Airbus is improving upon its line of existing super transporter A300-600ST aircraft with an even more massive variation called the The Airbus Beluga XL. The Airbus Beluga XL is being developed as a transport plane that will be operated by Airbus in the movement of oversized cargo and aircraft components. Designed to supplant the previous version, Airbus’ Beluga, the XL version is a derivation of the A330 wide-body line of aircraft and will feature several newer innovations.
Keeping with the adage that “if it ain’t broke, don’t fix it”, elements of the prior version will remain, like the extension on the fuselage. However, the development of the XL will highlight some changes that are intended to improve upon the aircraft’s capabilities and performance, like the lowering of the cockpit, alterations to the structure of the cargo bay, as well as changes to the rear and tail sections, to name a few.
The original Beluga, appropriately nicknamed due to its similarity in appearance to the species of white whale that inhabit the Arctic, was initially introduced in 1995. Officially produced as a Super Transporter, the Beluga variation of the then existing wide-bodied A300-600 families of twin-engine jet airliners were modified into air cargo planes to move outsized freight and airline components.
With an operational history that extends beyond 20 years, the Beluga is capable of impressively transporting sections of Airbus aircraft in their entirety between production sites all across Europe. Throughout their lifespan, the original 5 Belugas have effectively moved complete fuselage sections, wings and tails for the Airbus A320 and A330 family of jet airliners as well as components for the A350XB series. The Beluga is still widely considered the most capacious of any comparable civil and military aircraft in production today.
Following the first three XL model airliners entering into service, the fleet of Belugas will operate as a mixed bag of sorts for approximately 5 years with the first of the originals being transitioned into retirement in 2021. The newer XL version will slowly succeed the five Beluga originally developed that are currently still in operational service. Their retirement will be a gradual process with the last becoming obsolete by 2025.
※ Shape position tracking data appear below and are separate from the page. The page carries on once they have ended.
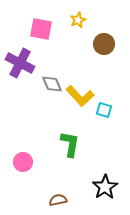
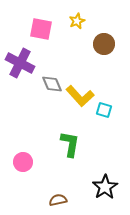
yellow star: moved 1 px left, 1 px down
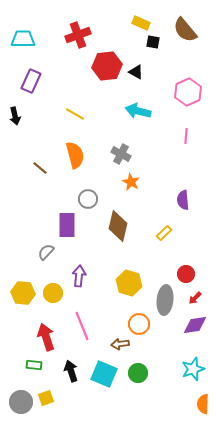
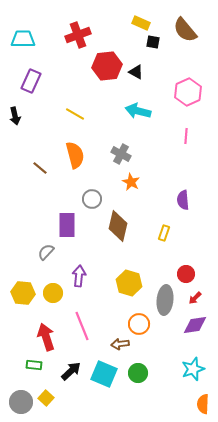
gray circle at (88, 199): moved 4 px right
yellow rectangle at (164, 233): rotated 28 degrees counterclockwise
black arrow at (71, 371): rotated 65 degrees clockwise
yellow square at (46, 398): rotated 28 degrees counterclockwise
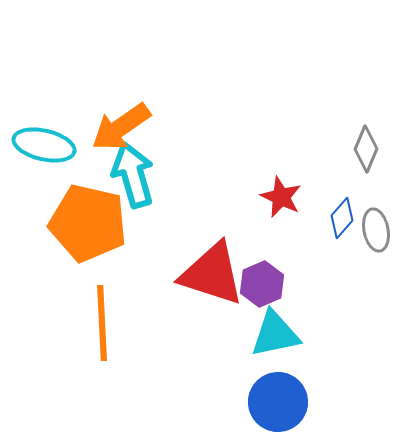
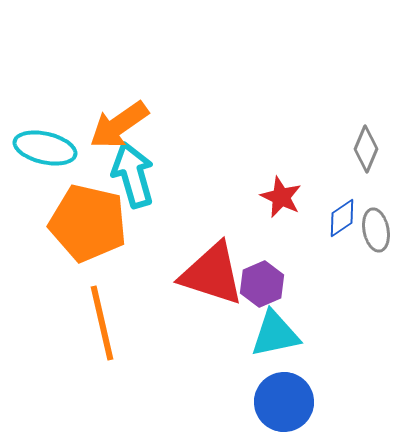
orange arrow: moved 2 px left, 2 px up
cyan ellipse: moved 1 px right, 3 px down
blue diamond: rotated 15 degrees clockwise
orange line: rotated 10 degrees counterclockwise
blue circle: moved 6 px right
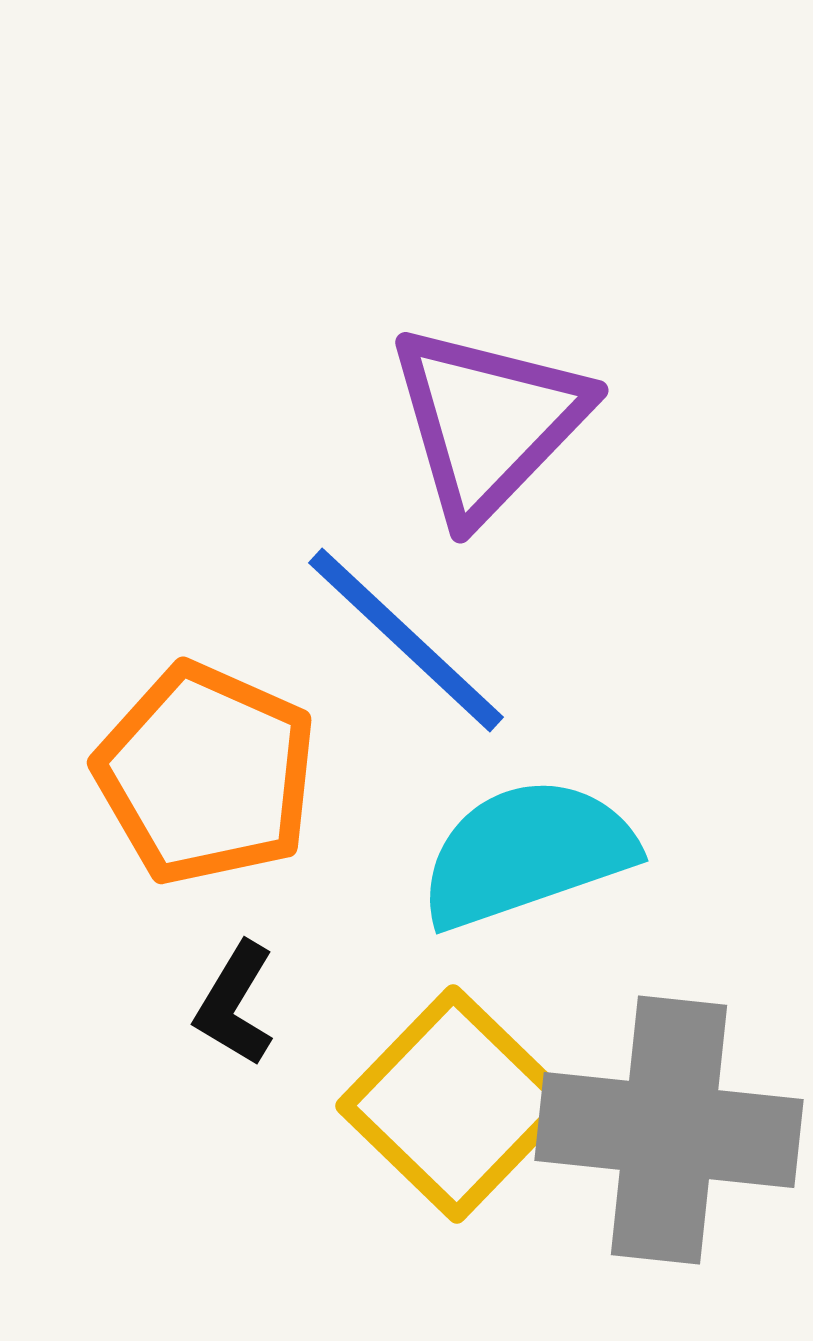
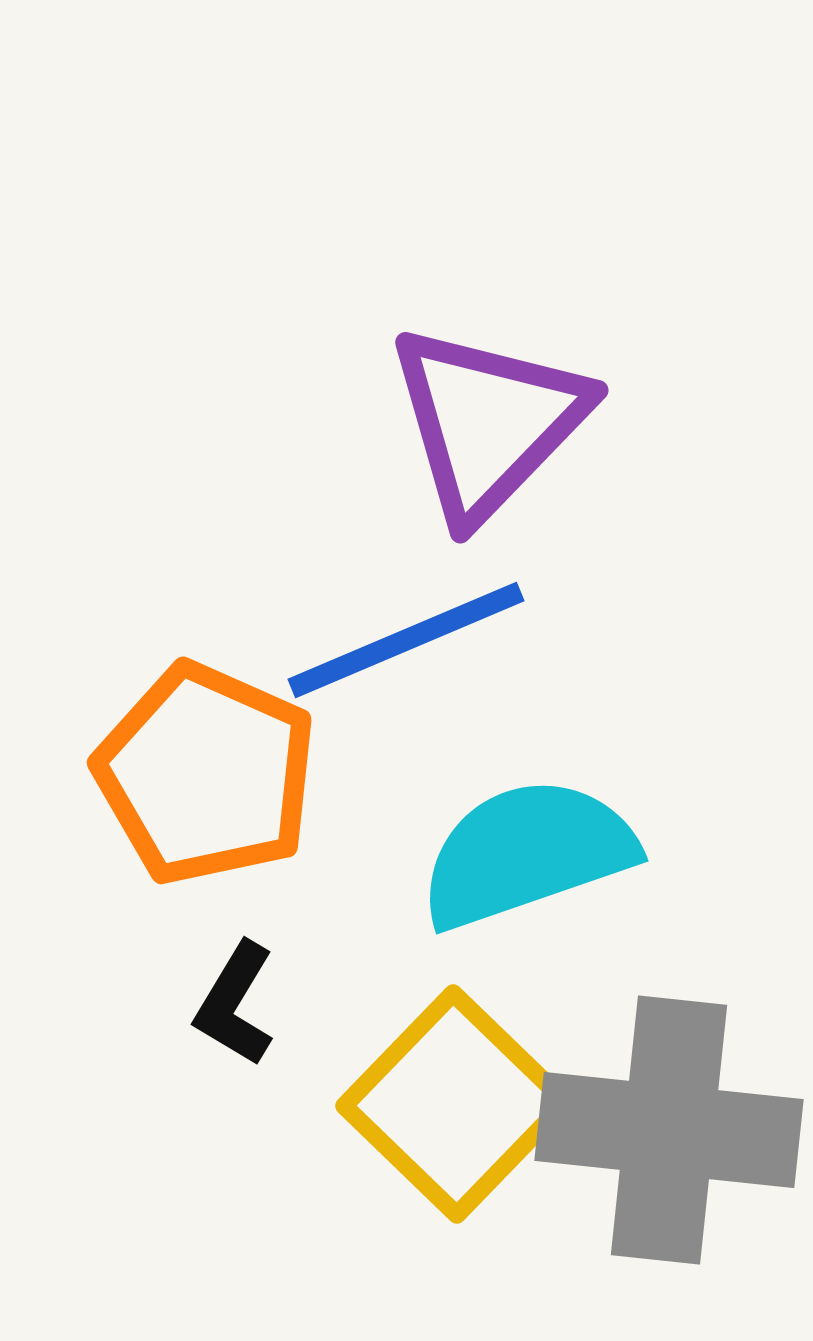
blue line: rotated 66 degrees counterclockwise
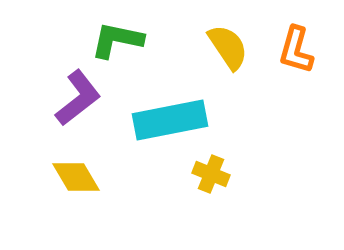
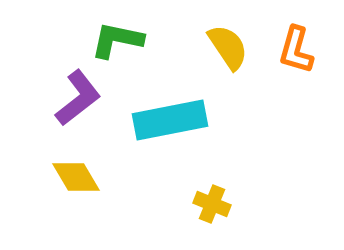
yellow cross: moved 1 px right, 30 px down
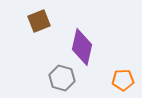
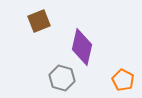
orange pentagon: rotated 30 degrees clockwise
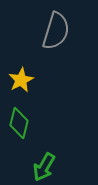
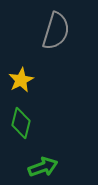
green diamond: moved 2 px right
green arrow: moved 1 px left; rotated 140 degrees counterclockwise
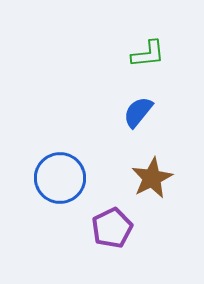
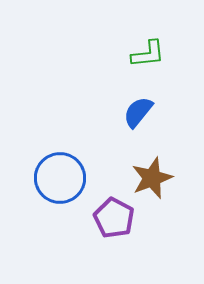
brown star: rotated 6 degrees clockwise
purple pentagon: moved 2 px right, 10 px up; rotated 18 degrees counterclockwise
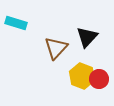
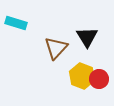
black triangle: rotated 15 degrees counterclockwise
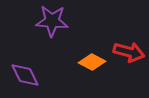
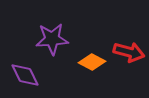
purple star: moved 18 px down; rotated 8 degrees counterclockwise
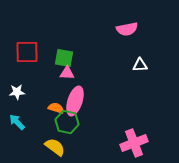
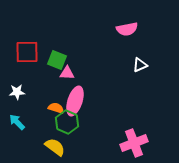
green square: moved 7 px left, 2 px down; rotated 12 degrees clockwise
white triangle: rotated 21 degrees counterclockwise
green hexagon: rotated 10 degrees clockwise
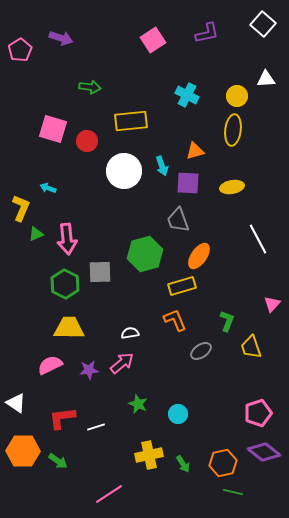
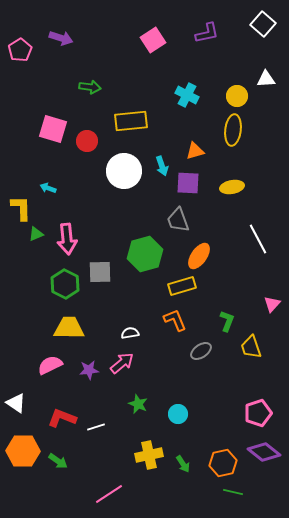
yellow L-shape at (21, 208): rotated 24 degrees counterclockwise
red L-shape at (62, 418): rotated 28 degrees clockwise
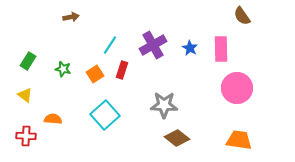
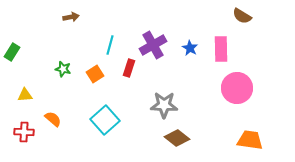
brown semicircle: rotated 24 degrees counterclockwise
cyan line: rotated 18 degrees counterclockwise
green rectangle: moved 16 px left, 9 px up
red rectangle: moved 7 px right, 2 px up
yellow triangle: rotated 42 degrees counterclockwise
cyan square: moved 5 px down
orange semicircle: rotated 36 degrees clockwise
red cross: moved 2 px left, 4 px up
orange trapezoid: moved 11 px right
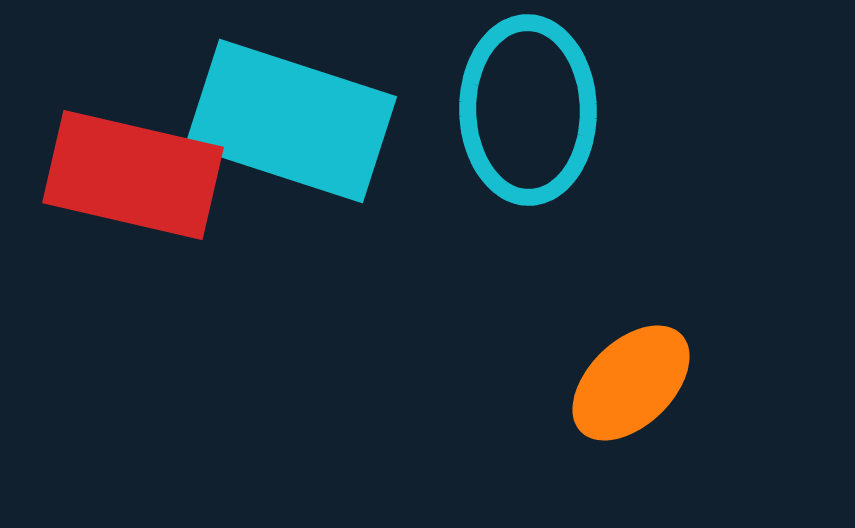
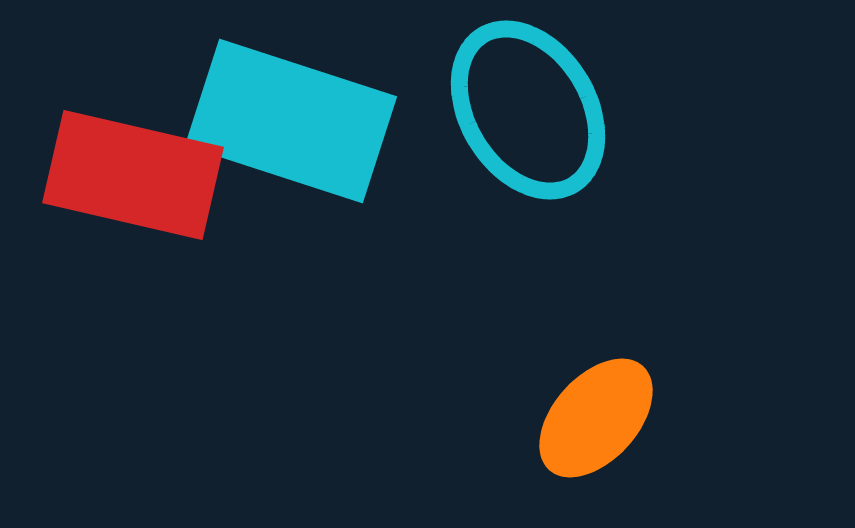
cyan ellipse: rotated 30 degrees counterclockwise
orange ellipse: moved 35 px left, 35 px down; rotated 4 degrees counterclockwise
The Airbus Beluga XL will feature several of the original design elements one of which is the state of the art flight deck. The XL flight deck integrates six CRT displays used in the navigation of the aircraft and the monitoring of flight systems and is currently in global operation on Airbus series A300-600s and A310 airliners.
Additional flight deck modifications include the further integration of a heating module that delivers temperature control capability to the cargo hold to be used in the transport of sensitive material and cargo. Generally, sensitive cargo distinction is limited to material substances, electronics or pieces of valuable art, artifacts and antiquities. The Airbus Beluga XL Flight deck crew will consist of three persons, two pilots, and one crewman to act as a loadmaster.
Improvements upon the previous design include the capability to hold thirty percent more capacity than its predecessor. The XL will also be close to twenty feet longer and 3 feet wider and will have the capability to lift a payload that is six tons heavier. The forward section is based upon the specifications for the A330-200 aircraft in efforts to provide a more stabilized center of gravity whereas the aft section of the airliner resembles that of the A330-300 aircraft.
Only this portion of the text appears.